Recomendo, em especial, os meus contos preferidos no livro, sendo eles: "A devoradora", "A joia", "O desejo da cobra" (que me lembrou muito um conto de fada, e bem por isso está entre os que mais gostei), "A Dança Macabra" e "Notívaga".
Claro que, no entanto, a gente nem sempre acaba gostando de tudo. Achei alguns contos um pouco "fracos", mas no balanço geral, acabei gostando da maioria, que foram bem "fortes" e que me fizeram sentir medo, repulsa, raiva... tudo o que espero sentir quando pego um livro do gênero.

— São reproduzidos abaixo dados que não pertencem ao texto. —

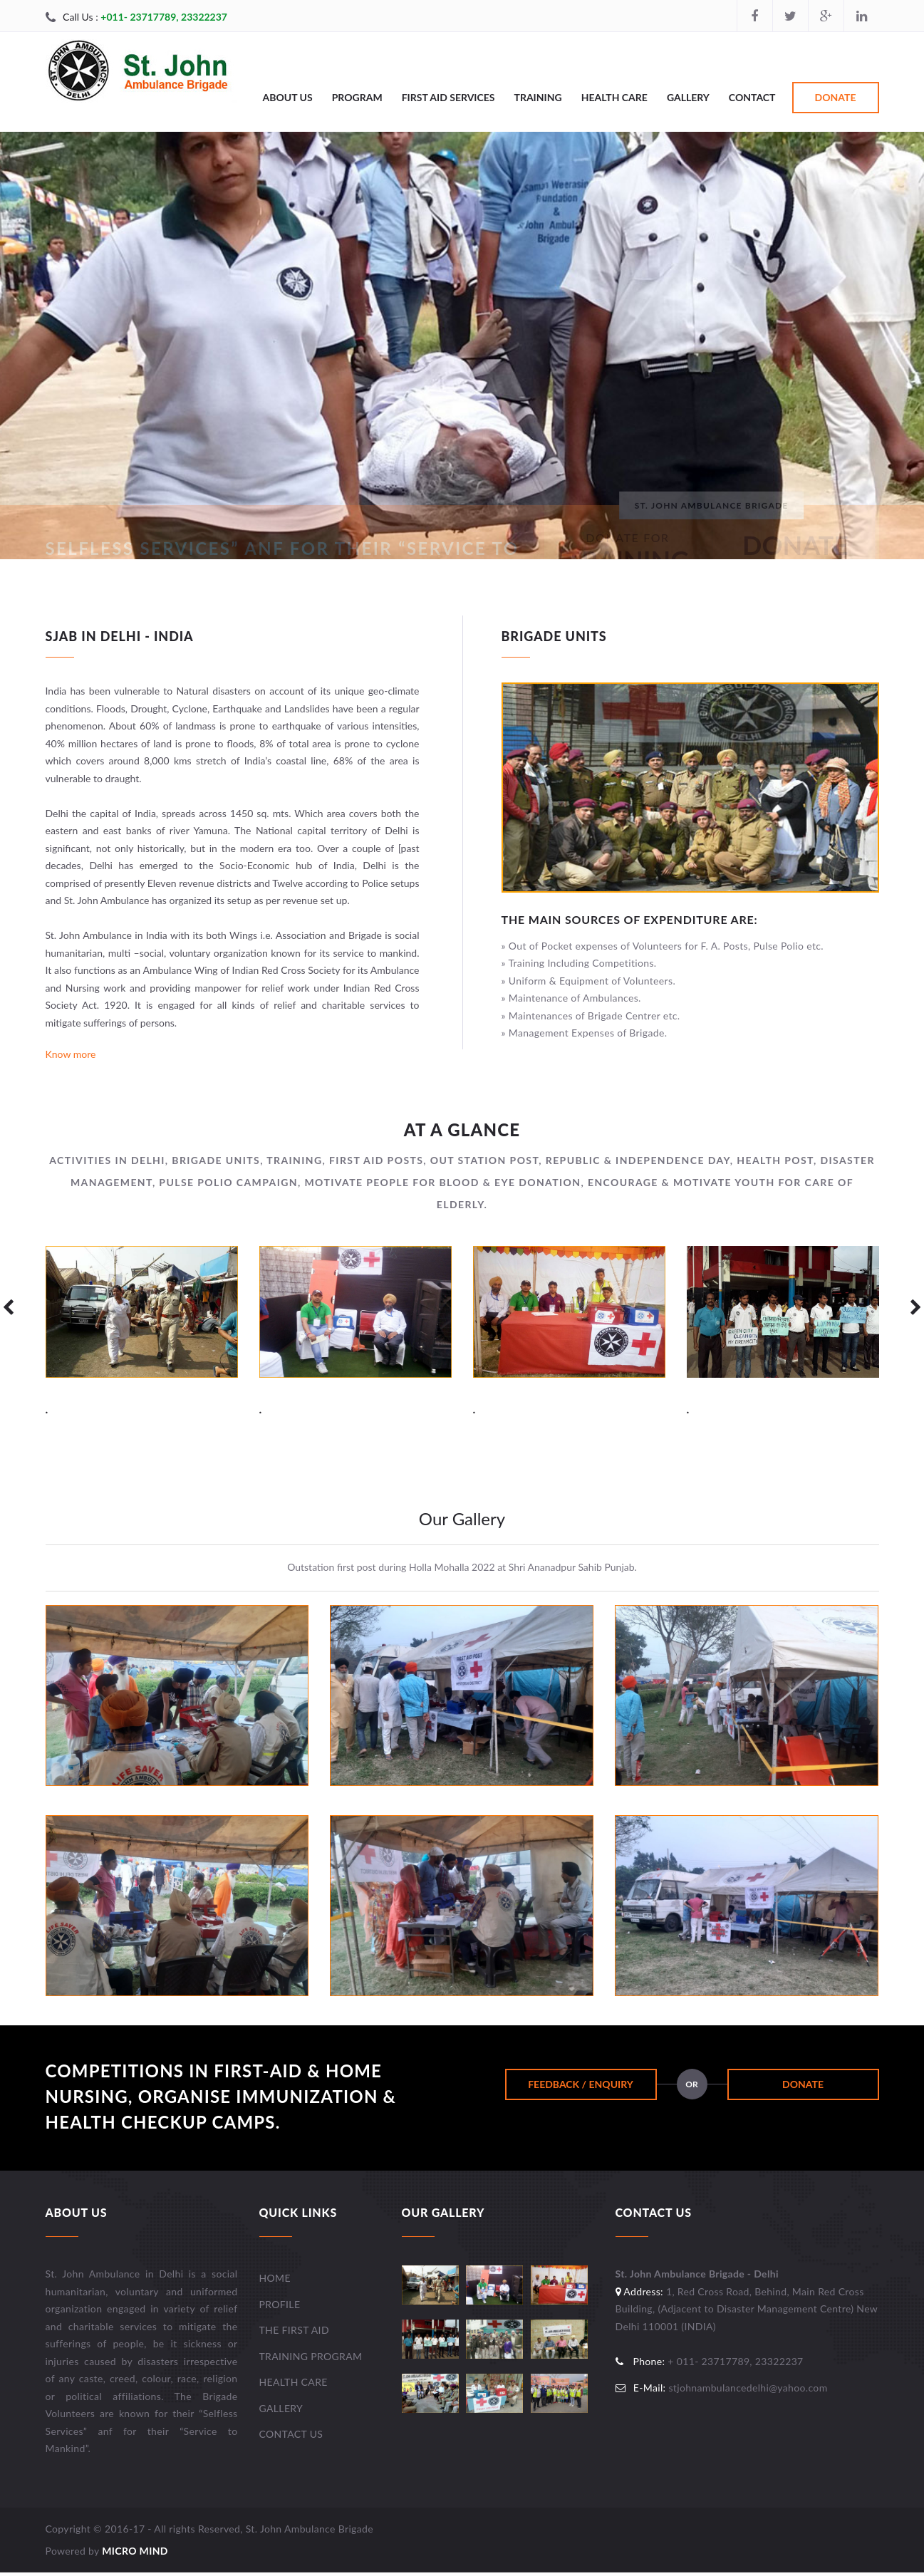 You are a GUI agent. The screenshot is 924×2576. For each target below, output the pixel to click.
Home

No quesito da qualidade da impressão do livro, diagramação, etc, não tenho o que reclamar. Teve sim alguns errinhos de ortografia, mas foram tão mínimos que não me incomodaram.
Foi uma leitura marcante e que valeu à pena, para mim. E a oportunidade que tive de assistir ao workshop da autora sobre a representação das bruxas na história da arte europeia, só acrescentou à minha experiência de leitura, pois consegui identificar muitas das inspirações de Juliana em seus 14 contos.
Já estou no aguardo do próximo livro da autora.